The expression of calpain was increased 1.114 ± 0.038 fold in the rapid pacing group compared to the control group (P<0.05), however, compared to the rapid pacing group, it decreased 0.888 ± 0.022 fold in the apocynin group and 0.927 ± 0.026 fold in the resveratrol group (P<0.05). The expression of gp91phox was increased 0.452 ± 0.008 fold in the rapid pacing group compared to the control group (P<0.01), however, compared to the rapid pacing group, it decreased 0.336 ± 0.009 fold in the apocynin group and 0.348 ± 0.001 fold in the resveratrol group (P<0.01). The expression of cTnT decreased 0.168 ± 0.005 fold in the rapid pacing group compared to the control group (P<0.01), (Figure 2) however, compared to the rapid pacing group, it was increased 0.540 ± 0.023 fold in the apocynin group and 0.506 ± 0.020 fold in the resveratrol group (P<0.05).

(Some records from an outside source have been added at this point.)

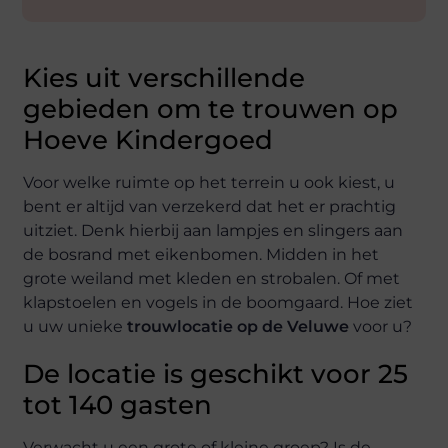
Kies uit verschillende
gebieden om te trouwen op
Hoeve Kindergoed
Voor welke ruimte op het terrein u ook kiest, u
bent er altijd van verzekerd dat het er prachtig
uitziet. Denk hierbij aan lampjes en slingers aan
de bosrand met eikenbomen. Midden in het
grote weiland met kleden en strobalen. Of met
klapstoelen en vogels in de boomgaard. Hoe ziet
u uw unieke
trouwlocatie
op de Veluwe
voor u?
De locatie is geschikt voor 25
tot 140 gasten
Verwacht u een grote of kleine groep? Is de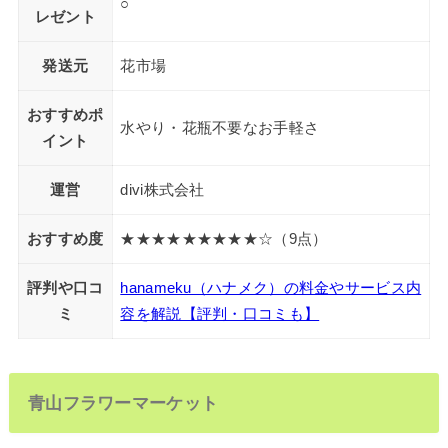
○
レゼント
発送元
花市場
おすすめポ
水やり・花瓶不要なお手軽さ
イント
運営
divi株式会社
おすすめ度
★★★★★★★★★☆（9点）
評判や口コ
hanameku（ハナメク）の料金やサービス内
ミ
容を解説【評判・口コミも】
青山フラワーマーケット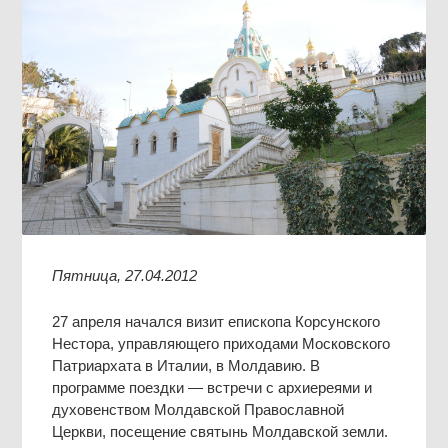
Пятница, 27.04.2012
27 апреля начался визит епископа Корсунского
Нестора, управляющего приходами Московского
Патриархата в Италии, в Молдавию. В
программе поездки — встречи с архиереями и
духовенством Молдавской Православной
Церкви, посещение святынь Молдавской земли.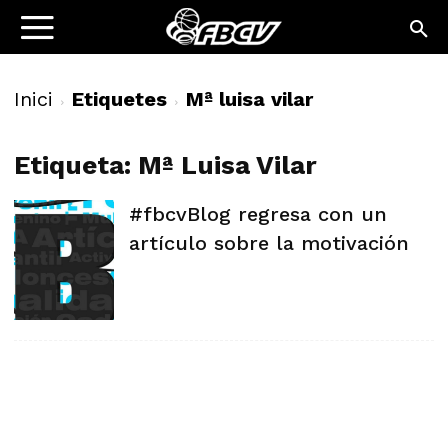
Inici
Etiquetes
Mª luisa vilar
Etiqueta: Mª Luisa Vilar
#fbcvBlog regresa con un
artículo sobre la motivación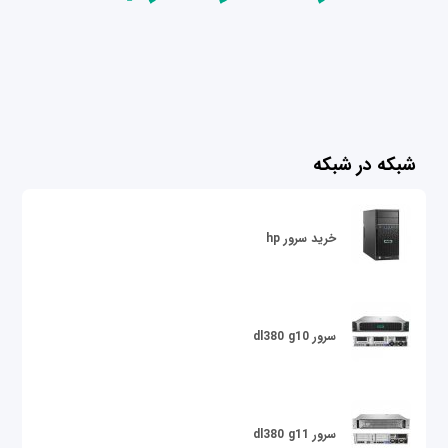
شبکه در شبکه
خرید سرور hp
سرور dl380 g10
سرور dl380 g11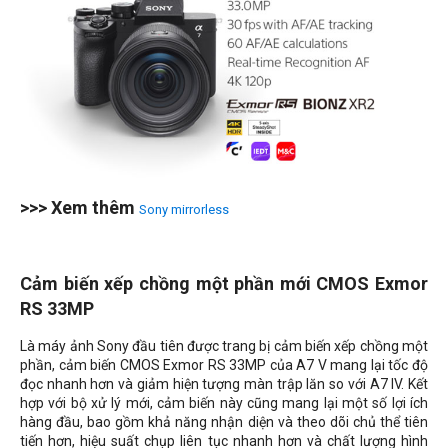
>>> Xem thêm
Sony mirrorless
Cảm biến xếp chồng một phần mới CMOS Exmor
RS 33MP
Là máy ảnh Sony đầu tiên được trang bị cảm biến xếp chồng một
phần, cảm biến CMOS Exmor RS 33MP của A7 V mang lại tốc độ
đọc nhanh hơn và giảm hiện tượng màn trập lăn so với A7 IV. Kết
hợp với bộ xử lý mới, cảm biến này cũng mang lại một số lợi ích
hàng đầu, bao gồm khả năng nhận diện và theo dõi chủ thể tiên
tiến hơn, hiệu suất chụp liên tục nhanh hơn và chất lượng hình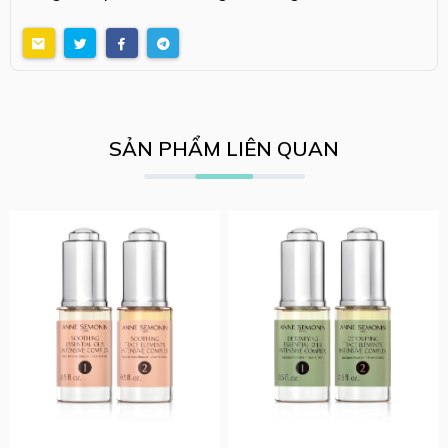
SẢN PHẨM LIÊN QUAN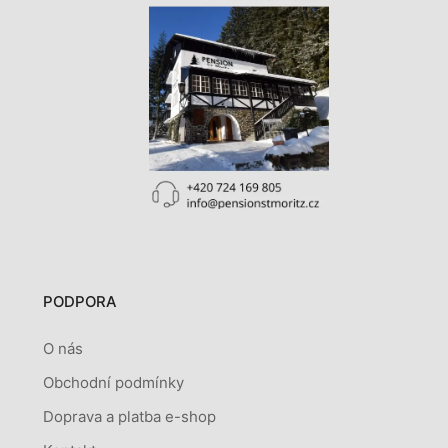
PODPORA
O nás
Obchodní podmínky
Doprava a platba e-shop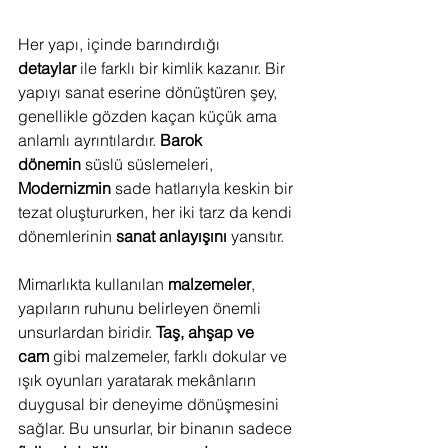
Her yapı, içinde barındırdığı 
detaylar
 ile farklı bir kimlik kazanır. Bir 
yapıyı sanat eserine dönüştüren şey, 
genellikle gözden kaçan küçük ama 
anlamlı ayrıntılardır. 
Barok 
dönemin
 süslü süslemeleri, 
Modernizmin
 sade hatlarıyla keskin bir 
tezat oluştururken, her iki tarz da kendi 
dönemlerinin 
sanat anlayışını
 yansıtır.
Mimarlıkta kullanılan 
malzemeler
, 
yapıların ruhunu belirleyen önemli 
unsurlardan biridir. 
Taş, ahşap ve 
cam
 gibi malzemeler, farklı dokular ve 
ışık oyunları yaratarak mekânların 
duygusal bir deneyime dönüşmesini 
sağlar. Bu unsurlar, bir binanın sadece 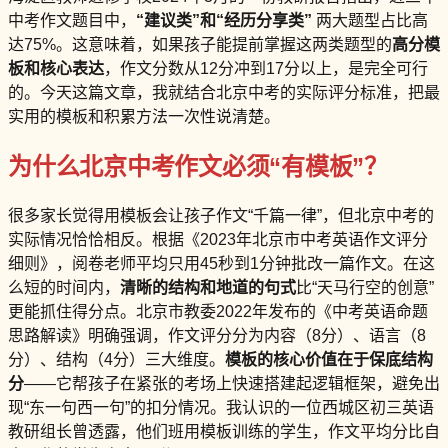
中考作文题目中，
“建议类”和“经历分享类”
两大题型占比高
达75%。这意味着，如果孩子能提前掌握这两类题型的
高分模
板和核心表达
，作文分数从12分冲到17分以上，是完全可行
的。今天这篇文章，我就结合北京中考的实际评分标准，把最
实用的模板和积累方法一次性说清楚。
为什么北京中考作文必须“有模板”？
很多家长觉得用模板会让孩子作文“千篇一律”，但北京中考的
实际情况恰恰相反。根据《2023年北京市中考英语作文评分
细则》，阅卷老师平均只用45秒到1分钟批改一篇作文。在这
么短的时间内，
清晰的结构和地道的句式
比“天马行空的创意”
更能抓住得分点。北京市教委2022年发布的《中考英语命题
思路解读》明确强调，作文评分分为内容（8分）、语言（8
分）、结构（4分）三大维度。
模板的核心价值在于保底结构
分
——它帮孩子在紧张的考场上快速搭建起逻辑框架，避免出
现“东一句西一句”的扣分情况。我认识的一位西城区初三英语
教研组长曾透露，他们班用模板训练的学生，作文平均分比自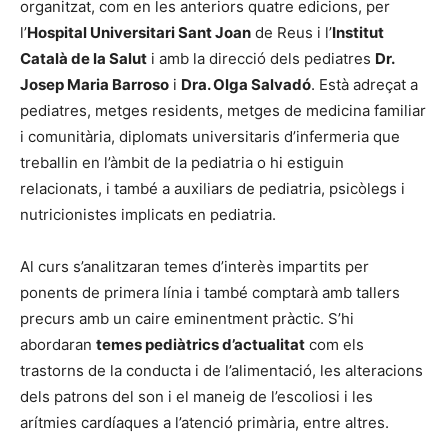
organitzat, com en les anteriors quatre edicions, per
l’
Hospital Universitari Sant Joan
de Reus i l’
Institut
Català de la Salut
i amb la direcció dels pediatres
Dr.
Josep Maria Barroso
i
Dra. Olga Salvadó
. Està adreçat a
pediatres, metges residents, metges de medicina familiar
i comunitària, diplomats universitaris d’infermeria que
treballin en l’àmbit de la pediatria o hi estiguin
relacionats, i també a auxiliars de pediatria, psicòlegs i
nutricionistes implicats en pediatria.
Al curs s’analitzaran temes d’interès impartits per
ponents de primera línia i també comptarà amb tallers
precurs amb un caire eminentment pràctic. S’hi
abordaran
temes pediàtrics d’actualitat
com els
trastorns de la conducta i de l’alimentació, les alteracions
dels patrons del son i el maneig de l’escoliosi i les
arítmies cardíaques a l’atenció primària, entre altres.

Resveratrol inhibited the mRNA of the calpain and gp91phox, but improved cTnT.
The mRNA expression was significantly different in the four groups (Figure 3). In the resveratrol group, a low basal level of calpain, p22phox and gp91phox mRNA expression was detected; in the rapid pacing group, a high level of the calpain, p22phox and gp91phox mRNA expression was quantified.
Compared with the Ctrl group, the expression of calpain, gp91phox and p22phox were higher, but the cTnT was lower (P<0.05) in the RAP group; With the RAP group, the expression of calpain, gp91phox and p22phox were lower, but the expression of the cTnT was lower (P<0.05) in the RES group; With the Ctrl group, the index of oxidative stress injury were higher, the expression of SOD was lower(P<0.05) in the RAP group; With the RAP group, the index of oxidative stress injury were lower, the expression of SOD was higher(P<0.05) in the RES group.
This study shows that resveratrol attenuates AF promotion by atrial tachycardia in isolated rabbit hearts, supporting a strong association between resveratrol and NADPH oxidase activity.